O delegado disse também que o suspeito possui uma longa ficha criminal e que estava preso até dois meses antes do assassinato. "O preso tem diversas passagens criminais, notadamente crimes contra o patrimônio. Ele já responde a inúmeros processos por roubo a veículo, roubo a transeunte. Vale ressaltar que ele estava beneficiado por alvará judicial, expedido em maio de 2020. Em julho de 2020, dois meses depois, ele executou a vítima".

Ainda de acordo com Eduardo Khaddour, o homem admitiu que estava sob efeito de drogas no momento em que assassinou Sérgio Blank. "Ele confessou que, desde a madrugada anterior, já estava usando substância entorpecente e que era viciado especificamente em crack", frisou o delegado.

O escritor tinha 56 anos e era conhecido no Espírito Santo por suas poesias e livros publicados. Sérgio Blank ocupava a cadeira número 9 da Academia Espírito-Santense de Letras. Para o delegado-geral da Polícia Civil do Estado, José Darcy Arruda, a prisão é uma importante resposta à sociedade.
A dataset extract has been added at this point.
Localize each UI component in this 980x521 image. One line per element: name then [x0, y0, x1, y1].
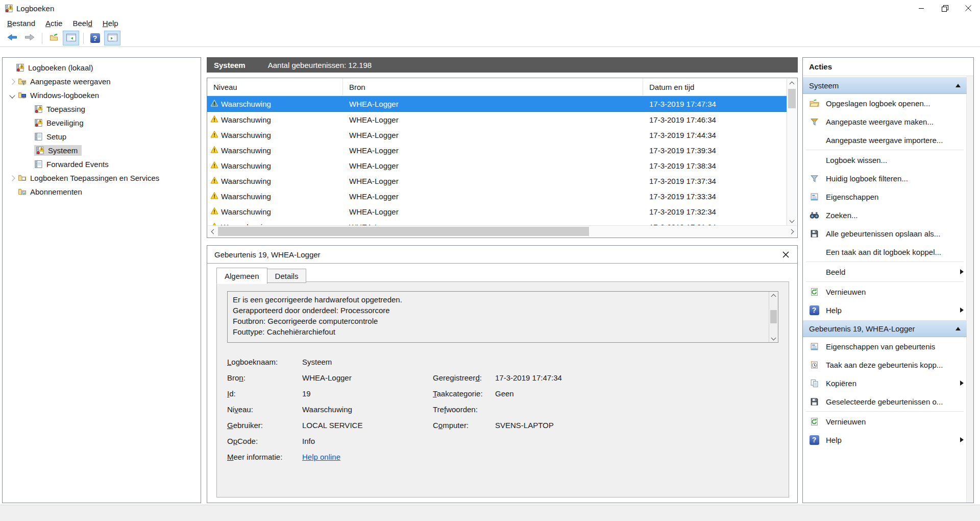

"Foi uma prisão extremamente importante para que não paire na sociedade a sensação de impunidade. Uma prisão que representa uma resposta pelo crime que ele praticou. Um crime bárbaro. Matou pela asfixia, que é uma crueldade por parte dele. Isso faz com que ele responda, a princípio, por um homicídio qualificado, com pena de 12 a 30 anos. E se consumar, verdadeiramente, que a intenção dele era patrimonial, como está se direcionando a investigação, ele responderá por latrocínio, e a pena hoje é a pena máxima do Código Penal, de 40 anos", destacou Arruda.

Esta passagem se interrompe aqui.